*Record excerpts*.
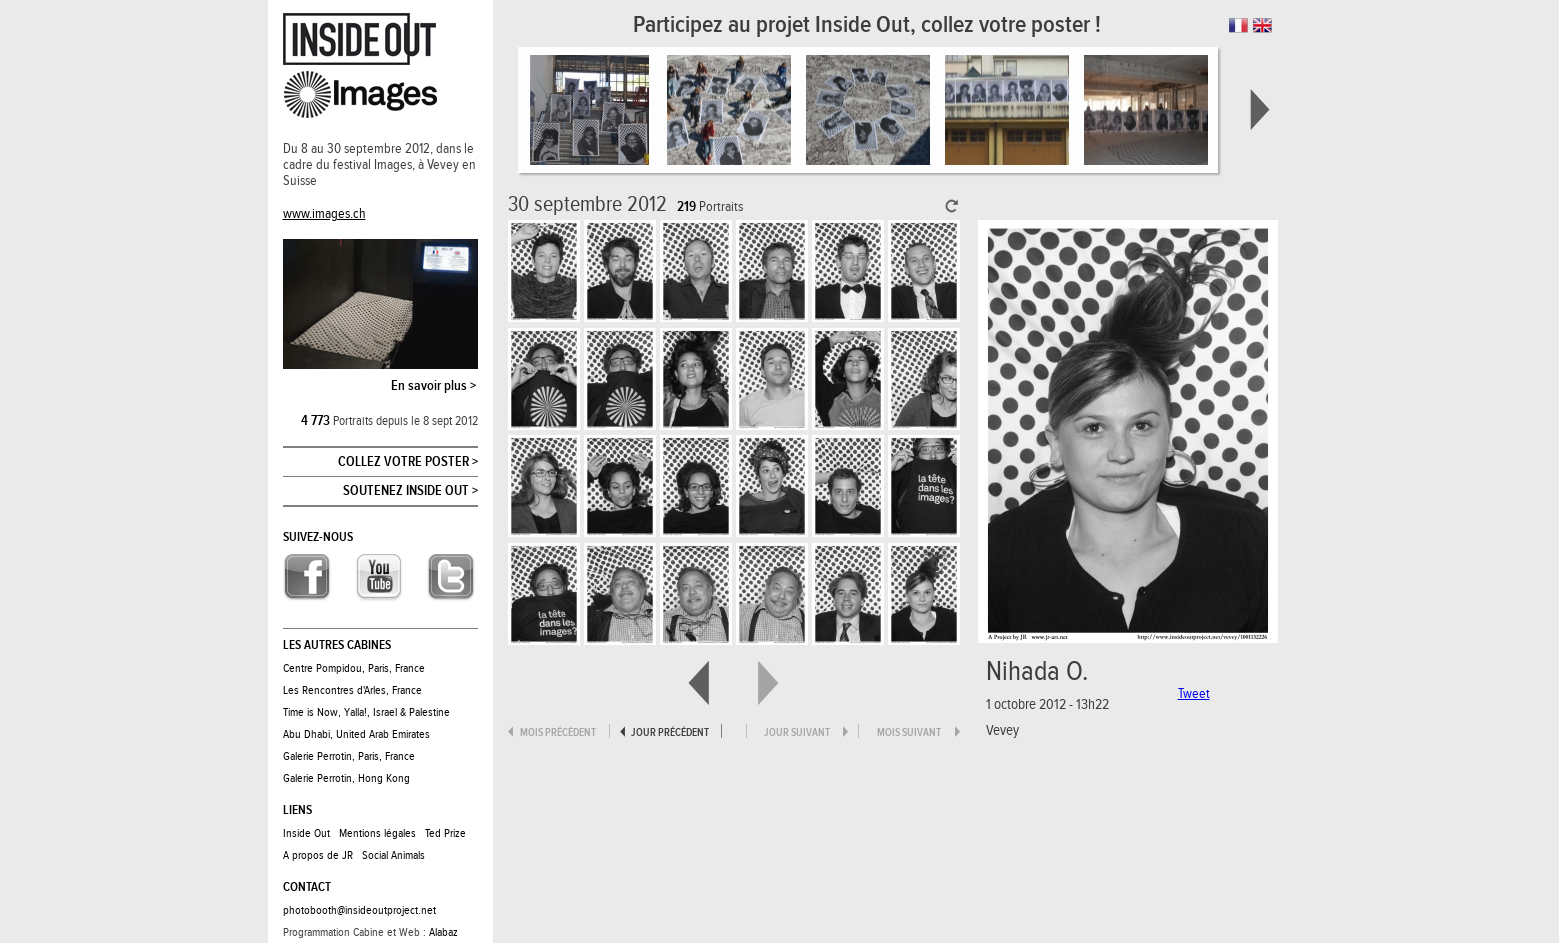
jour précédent (670, 732)
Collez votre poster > (408, 462)
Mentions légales (377, 833)
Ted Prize (445, 833)
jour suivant (797, 732)
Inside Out (306, 833)
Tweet (1194, 694)
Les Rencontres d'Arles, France (352, 690)
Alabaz (443, 932)
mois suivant (909, 732)
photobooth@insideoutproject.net (359, 910)
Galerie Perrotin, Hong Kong (346, 778)
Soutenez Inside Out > (410, 491)
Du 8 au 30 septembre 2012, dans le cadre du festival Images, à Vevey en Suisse (379, 165)
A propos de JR (318, 855)
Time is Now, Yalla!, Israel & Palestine (366, 712)
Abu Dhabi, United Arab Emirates (356, 734)
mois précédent (558, 732)
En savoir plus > (433, 386)
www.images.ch (324, 214)
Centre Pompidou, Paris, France (354, 668)
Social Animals (393, 855)
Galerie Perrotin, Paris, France (349, 756)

*Assignment*. Line for line, retype the material exactly, omitting any pictures.

*Response to the task*.
jour précédent (670, 732)
Collez votre poster > (408, 462)
Mentions légales (377, 833)
Ted Prize (445, 833)
jour suivant (797, 732)
Inside Out (306, 833)
Tweet (1194, 694)
Les Rencontres d'Arles, France (352, 690)
Alabaz (443, 932)
mois suivant (909, 732)
photobooth@insideoutproject.net (359, 910)
Galerie Perrotin, Hong Kong (346, 778)
Soutenez Inside Out > (410, 491)
Du 8 au 30 septembre 2012, dans le cadre du festival Images, à Vevey en Suisse (379, 165)
A propos de JR (318, 855)
Time is Now, Yalla!, Israel & Palestine (366, 712)
Abu Dhabi, United Arab Emirates (356, 734)
mois précédent (558, 732)
En savoir plus > (433, 386)
www.images.ch (324, 214)
Centre Pompidou, Paris, France (354, 668)
Social Animals (393, 855)
Galerie Perrotin, Paris, France (349, 756)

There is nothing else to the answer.